The falling container ship market and the rising tanker sector have led one shipping company to switch feeder boxship newbuildings booked at a South Korean shipyard to large crude carriers.

Several shipbuilding sources said Tsakos Group of Greece is not going ahead with the feeder container ship newbuildings that it ordered at Hyundai Heavy Industries last year.

Instead, it has swapped them for 158,000-dwt suezmax tanker newbuildings.

“Tsakos has two 2,800-teu newbuildings booked at HHI,” one shipbuilding source said.

“But it has flipped the container ships for one firm suezmax tanker for delivery in the first half of 2025.

“The revised newbuilding contract includes an option for an additional tanker.”

Officials at HHI declined to comment, citing contract confidentiality.

Tsakos was also unavailable for comment at the time of writing.

In May last year, TradeWinds reported that HHI sealed a feeder container ship order that involved four newbuildings with Tsakos.

The newbuildings contract made headlines as it was rare for HHI to contract feeder boxships.

The Ulsan-based shipbuilder usually only constructs large oil tankers, container ships of more than 7,000 teu and large gas carriers.

However, it managed to squeeze out some early delivery slots for the end of this year and early 2024 for smaller ships after it rejigged its production plan.

HHI delivered its last feeder boxship in 2010.

Tsakos was reported to have paid a premium price of $47m per ship for the efficient but conventionally fuelled feeder container ship newbuildings.

Sources said HHI’s suezmax tanker did not come cheap.

Tsakos is believed to be paying about $85m for the 158,000-dwt crude carrier.
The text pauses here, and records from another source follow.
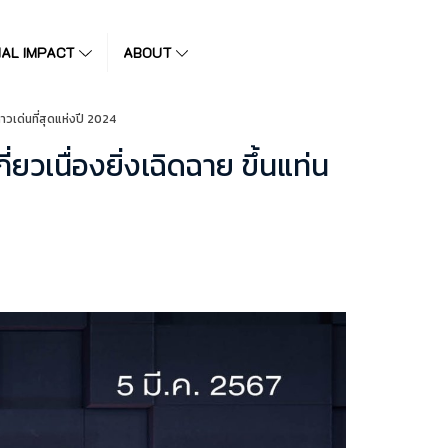
IAL IMPACT
ABOUT
าวเด่นที่สุดแห่งปี 2024
วเนื่องยิ่งเฉิดฉาย ขึ้นแท่น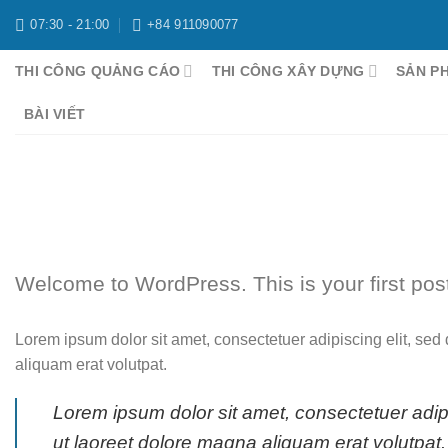
Chuyển
07:30 - 21:00
+84 911090077
đến
nội
THI CÔNG QUẢNG CÁO
THI CÔNG XÂY DỰNG
SẢN P
dung
BÀI VIẾT
Welcome to WordPress. This is your first post. 
Lorem ipsum dolor sit amet, consectetuer adipiscing elit, s
aliquam erat volutpat.
Lorem ipsum dolor sit amet, consectetuer adi
ut laoreet dolore magna aliquam erat volutpat.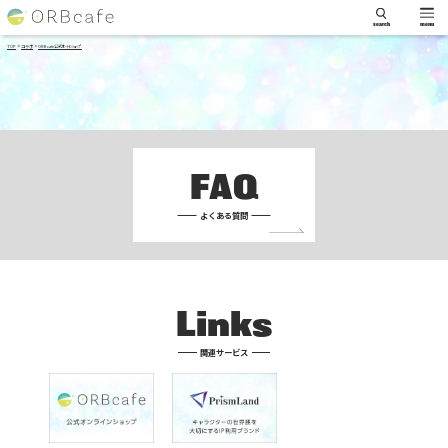
search
menu
>
>
TOP
コラボ
ORBcafe公式ｵﾝﾗｲﾝｼｮｯﾌﾟ
FAQ
よくある質問
Links
関連サービス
This is about 13% higher than the two scrubber-fitted, 157,000-dwt suezmax tankers that Belgium owner Euronav ordered at South Korea’s “second-tier shipyard” DH Shipbuilding —formerly Daehan Shipbuilding — in October 2022.

The New York and Brussels-listed owner was reported to have paid about $75m each for tankers that will be fitted with ballast water treatment systems and will be LNG-ready.

The pair of newbuildings are slated to be delivered in the third quarter of 2024.

The switch of boxship newbuildings into tankers by Tsakos did not surprise shipbuilding players as they are expecting some companies to be making the move amid the downturn of the container ship sector and vessels idling.